Ciò posto, in tema di condominio, il potere del singolo condomino di servirsi della cosa comune incontra un duplice limite, consistente, l’uno, nel rispetto della destinazione del bene comune, che non può essere alterata dal singolo partecipante alla comunione; l’altro, nel divieto di frapporre impedimenti “agli altri partecipanti di farne parimenti uso secondo il loro diritto” (art. 1102).
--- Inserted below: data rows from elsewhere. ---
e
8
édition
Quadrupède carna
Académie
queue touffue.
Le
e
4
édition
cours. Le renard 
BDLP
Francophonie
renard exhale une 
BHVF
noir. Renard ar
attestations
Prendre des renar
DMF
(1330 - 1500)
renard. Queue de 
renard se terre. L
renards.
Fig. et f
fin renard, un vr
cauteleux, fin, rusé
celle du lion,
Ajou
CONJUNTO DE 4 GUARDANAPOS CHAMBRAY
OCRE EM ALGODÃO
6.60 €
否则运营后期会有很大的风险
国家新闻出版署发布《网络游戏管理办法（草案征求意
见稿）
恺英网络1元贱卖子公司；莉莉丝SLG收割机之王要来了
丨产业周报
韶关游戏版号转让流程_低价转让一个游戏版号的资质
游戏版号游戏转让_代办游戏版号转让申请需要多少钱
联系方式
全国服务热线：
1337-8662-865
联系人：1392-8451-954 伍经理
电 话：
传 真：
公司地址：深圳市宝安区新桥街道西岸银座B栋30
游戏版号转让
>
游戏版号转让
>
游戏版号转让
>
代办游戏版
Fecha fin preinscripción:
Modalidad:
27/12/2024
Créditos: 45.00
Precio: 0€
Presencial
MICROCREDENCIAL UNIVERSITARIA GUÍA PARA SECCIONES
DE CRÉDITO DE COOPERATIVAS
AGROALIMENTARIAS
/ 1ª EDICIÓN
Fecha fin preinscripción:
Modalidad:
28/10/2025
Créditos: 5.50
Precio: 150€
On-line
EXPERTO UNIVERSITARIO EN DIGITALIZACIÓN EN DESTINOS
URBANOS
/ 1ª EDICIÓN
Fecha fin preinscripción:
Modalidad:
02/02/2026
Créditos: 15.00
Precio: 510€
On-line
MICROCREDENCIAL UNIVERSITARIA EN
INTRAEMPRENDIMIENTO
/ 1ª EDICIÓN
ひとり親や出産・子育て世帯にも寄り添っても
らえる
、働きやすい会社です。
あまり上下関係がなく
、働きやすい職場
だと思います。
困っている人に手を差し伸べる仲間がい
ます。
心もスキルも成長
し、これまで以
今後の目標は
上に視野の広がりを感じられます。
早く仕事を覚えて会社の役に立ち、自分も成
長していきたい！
Nella specie la Corte d’appello è giunta alla conclusione – argomentata ed immune da vizi logici e giuridici – che la piantagione delle essenze arboree e floreali è avvenuta in modo del tutto compatibile non solo con la destinazione dell’area, ma anche con il diritto di tutti gli altri condomini di farne parimenti uso.
Si tratta di un giudizio di fatto che, proprio in quanto adeguatamente motivato, non è sindacabile in sede di legittimità (Cass., Sez. 2^, 10 marzo 1981, n. 1336; Cass., Sez. 2^, 13 marzo 1982, n. 1624; Cass., Sez. 2^, 19 gennaio 2005, n. 1072).
3. – Il ricorso è rigettato.
Nessuna statuizione deve essere adottata sulle spese, non avendo gli intimati svolto attività difensiva in questa sede.
P.Q.M.
La Corte rigetta il ricorso.
Così deciso in Roma, nella Camera di consiglio della Sezione Seconda Civile della Corte Suprema di Cassazione, il 21 gennaio 2011.